This just in from London. I've intercalated my responses.
Here is another take. We agree on our disagreement about the following consequence
(A) X is no longer temporally present, therefore X has ceased to exist.
You think it is not valid, i.e. you think the antecedent could be true with the consequent false. I think it is valid.
BV: Yes. So far, so good.
However regarding
(B) X is no longer temporally present, therefore X does not still exist
we seem to agree. We both think the antecedent cannot be true with the consequent false.
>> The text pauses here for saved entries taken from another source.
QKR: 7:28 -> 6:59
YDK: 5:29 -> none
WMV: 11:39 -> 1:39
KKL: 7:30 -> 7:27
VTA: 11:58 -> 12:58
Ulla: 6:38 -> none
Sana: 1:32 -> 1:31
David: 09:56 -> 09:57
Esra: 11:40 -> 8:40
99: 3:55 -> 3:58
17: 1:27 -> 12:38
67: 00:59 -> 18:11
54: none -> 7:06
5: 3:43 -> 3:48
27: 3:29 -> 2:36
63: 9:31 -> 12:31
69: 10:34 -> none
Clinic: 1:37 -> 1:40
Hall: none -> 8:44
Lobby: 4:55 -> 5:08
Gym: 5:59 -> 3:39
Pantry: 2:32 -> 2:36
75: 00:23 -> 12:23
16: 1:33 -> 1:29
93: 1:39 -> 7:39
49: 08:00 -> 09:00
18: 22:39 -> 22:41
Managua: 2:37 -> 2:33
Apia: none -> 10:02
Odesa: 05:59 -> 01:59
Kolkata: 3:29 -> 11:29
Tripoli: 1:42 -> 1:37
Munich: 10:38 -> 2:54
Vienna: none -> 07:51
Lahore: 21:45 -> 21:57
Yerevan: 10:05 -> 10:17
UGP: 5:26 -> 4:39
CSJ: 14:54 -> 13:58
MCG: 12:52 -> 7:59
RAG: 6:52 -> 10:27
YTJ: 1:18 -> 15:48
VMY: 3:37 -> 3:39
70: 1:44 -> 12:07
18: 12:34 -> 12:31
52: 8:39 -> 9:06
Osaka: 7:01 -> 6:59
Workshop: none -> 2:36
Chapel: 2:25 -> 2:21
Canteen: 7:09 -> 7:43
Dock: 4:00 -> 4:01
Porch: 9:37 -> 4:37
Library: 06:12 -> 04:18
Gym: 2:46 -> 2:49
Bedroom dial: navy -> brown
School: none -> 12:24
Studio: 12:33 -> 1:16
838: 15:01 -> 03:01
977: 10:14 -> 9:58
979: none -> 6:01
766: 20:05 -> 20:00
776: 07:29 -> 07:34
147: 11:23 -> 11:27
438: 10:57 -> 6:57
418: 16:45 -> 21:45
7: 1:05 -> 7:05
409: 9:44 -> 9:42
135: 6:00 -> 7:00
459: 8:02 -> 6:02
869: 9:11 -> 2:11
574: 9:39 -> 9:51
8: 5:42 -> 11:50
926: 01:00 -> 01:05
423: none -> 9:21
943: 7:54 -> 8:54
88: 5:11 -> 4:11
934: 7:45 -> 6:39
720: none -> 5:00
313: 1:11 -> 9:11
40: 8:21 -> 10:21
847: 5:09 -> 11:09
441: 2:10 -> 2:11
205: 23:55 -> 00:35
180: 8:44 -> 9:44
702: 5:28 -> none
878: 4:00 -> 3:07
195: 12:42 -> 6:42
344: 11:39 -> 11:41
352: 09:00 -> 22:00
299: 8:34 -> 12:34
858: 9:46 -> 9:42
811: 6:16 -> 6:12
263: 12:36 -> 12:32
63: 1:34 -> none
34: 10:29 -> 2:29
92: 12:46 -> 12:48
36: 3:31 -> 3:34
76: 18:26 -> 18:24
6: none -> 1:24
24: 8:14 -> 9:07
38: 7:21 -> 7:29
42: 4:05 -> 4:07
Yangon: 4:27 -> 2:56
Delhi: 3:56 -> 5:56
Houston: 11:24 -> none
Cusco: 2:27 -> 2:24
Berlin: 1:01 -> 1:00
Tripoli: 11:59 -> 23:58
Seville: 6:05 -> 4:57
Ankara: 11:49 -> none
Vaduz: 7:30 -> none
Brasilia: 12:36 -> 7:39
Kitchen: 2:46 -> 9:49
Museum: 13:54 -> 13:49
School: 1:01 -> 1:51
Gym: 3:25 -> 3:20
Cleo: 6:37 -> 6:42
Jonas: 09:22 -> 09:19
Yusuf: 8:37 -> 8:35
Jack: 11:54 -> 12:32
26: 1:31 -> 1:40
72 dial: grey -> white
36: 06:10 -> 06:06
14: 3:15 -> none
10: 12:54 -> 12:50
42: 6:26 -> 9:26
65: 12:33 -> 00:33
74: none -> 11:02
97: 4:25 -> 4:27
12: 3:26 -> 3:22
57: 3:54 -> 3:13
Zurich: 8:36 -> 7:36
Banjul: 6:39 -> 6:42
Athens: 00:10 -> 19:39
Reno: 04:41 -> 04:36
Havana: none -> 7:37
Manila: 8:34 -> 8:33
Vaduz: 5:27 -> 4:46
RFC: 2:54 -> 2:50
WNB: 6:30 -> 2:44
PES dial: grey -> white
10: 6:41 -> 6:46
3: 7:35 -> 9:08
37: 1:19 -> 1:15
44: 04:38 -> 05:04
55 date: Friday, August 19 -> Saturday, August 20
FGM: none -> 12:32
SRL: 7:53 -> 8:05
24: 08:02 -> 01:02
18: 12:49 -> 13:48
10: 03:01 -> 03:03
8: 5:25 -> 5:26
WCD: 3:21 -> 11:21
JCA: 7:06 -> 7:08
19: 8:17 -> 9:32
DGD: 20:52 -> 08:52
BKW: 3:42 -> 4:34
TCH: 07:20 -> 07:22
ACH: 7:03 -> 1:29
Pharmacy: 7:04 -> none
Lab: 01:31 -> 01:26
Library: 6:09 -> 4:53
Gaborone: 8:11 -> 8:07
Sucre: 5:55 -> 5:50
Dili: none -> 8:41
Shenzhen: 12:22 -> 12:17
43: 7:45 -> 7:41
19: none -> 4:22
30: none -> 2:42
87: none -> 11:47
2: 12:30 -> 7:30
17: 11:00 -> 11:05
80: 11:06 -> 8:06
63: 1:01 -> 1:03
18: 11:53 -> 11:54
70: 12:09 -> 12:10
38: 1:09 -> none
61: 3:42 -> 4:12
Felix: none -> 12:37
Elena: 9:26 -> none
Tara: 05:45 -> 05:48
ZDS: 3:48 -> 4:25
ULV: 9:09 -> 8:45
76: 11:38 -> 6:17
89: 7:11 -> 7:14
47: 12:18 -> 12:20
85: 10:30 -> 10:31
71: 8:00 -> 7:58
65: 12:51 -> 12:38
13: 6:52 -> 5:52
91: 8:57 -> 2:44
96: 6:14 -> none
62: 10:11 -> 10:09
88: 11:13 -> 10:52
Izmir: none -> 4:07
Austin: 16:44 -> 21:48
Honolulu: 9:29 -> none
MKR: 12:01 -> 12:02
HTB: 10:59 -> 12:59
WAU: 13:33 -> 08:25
BV: Right. For example, we agree BOTH that the Berlin Wall is no longer temporally present (and is therefore temporally past) AND that the Berlin Wall does not still exist. I should think that we also, as competent speakers of English, agree that locutions of the form 'X still exists' are intersubstitutable both salva veritate and salva significatione with locutions of the form 'X existed and X exists' where all of the verbs are tensed and none are tense-neutral or tenseless. Agree? My second comment has no philosophical implications. It is merely a comment on the meaning/use of a stock English locution.
My puzzle is that my reading, and I think a natural reading, is that (A) and (B) mean the same, because “X has ceased to exist” and “X does not still exist” mean the same. You clearly disagree.
BV: If we stick to tensed language, then 'X has ceased to exist' and 'X does not still exist' mean the same. So I don't disagree if we adhere to tensed language. But note that 'X has ceased to exist' is ambiguous as between
a) X has ceased to presently-exist (or present-tensedly exist)
and
b) X has ceased to be anything at all (and thus has become nothing at all).
For example, the Berlin Wall has ceased to presently-exist. But it doesn't follow that said wall has become nothing, that it is no longer a member of the totality of entities, that it has been annihilated by the mere passage of time. If you think that it is no longer a member of said totality, then you are assuming presentism and begging the question against me. You have restricted the totality of what exists to what presently exists. Note that I do not deny that one can move validly from the premise of (A) to its conclusion if one invokes presentism as an auxiliary premise. My claim is that the inference fails as a direct or immediate inference.
I think you want to argue that there is a covert tensing in “X does not still exist” which is absent in “X has ceased to exist”, which (according to you) is tenseless. But how? Doesn’t the verb ‘cease’ always imply a time at which X ceased to exist? Would it make sense to say that 2+2 has ceased to equal 4? How?
BV: In 'X does not still exist,' 'exist' is present-tensed. But 'X has ceased to exist' is ambiguous as explained above . It can be read your tensed way, but it can also be read in my tenseless way. Surely you don't want to say that 'exists' has exactly the same meaning /sense as 'exists-now' or 'exists' (present tense). We could call that semantic presentism. I don't think anyone is a semantic presentist. And for good reason. You, as a nominalist, will not countenance abstracta such as numbers and sets and the other denizens of the Platonic menagerie. But you understand what you are opposing when you oppose their admission into our ontology in the Quinean sense (our catalog by category of what there is). And so you understand the notion of tenseless existence and tenseless property possession as when a 'Platonist' says that 7 is prime. The copula is tenseless, not present-tensed.
So, in summary, my problem (and I am always seeing problems) is how you think (A) and (B) differ.
Over to you.
BV: The Boston Blizzard of '78 was one hell of a storm. When it ended, did it cease to exist? Yes of course, if we are using 'exist' in the ordinary present-tensed way. The storm because wholly past, and in becoming wholly past it stopped being presently existent. Obviously, nothing can exist at present if it is wholly past. And it is quite clear that what no longer is present is not still present, and that what no longer presently exists is not still presently existent.
So far, nothing but platitudes of ordinary usage. Nothing metaphysical.
We venture into metaphysics when we ask: Does it follow straightaway from the storm's having become wholly temporally past, that it is nothing at all? I say No. If you say Yes, then you are endorsing presentism, a controversial metaphysical theory.
You can avoid controversy if you stick to ordinary language. If you have trouble doing this, Wittgensteinian therapy may be helpful.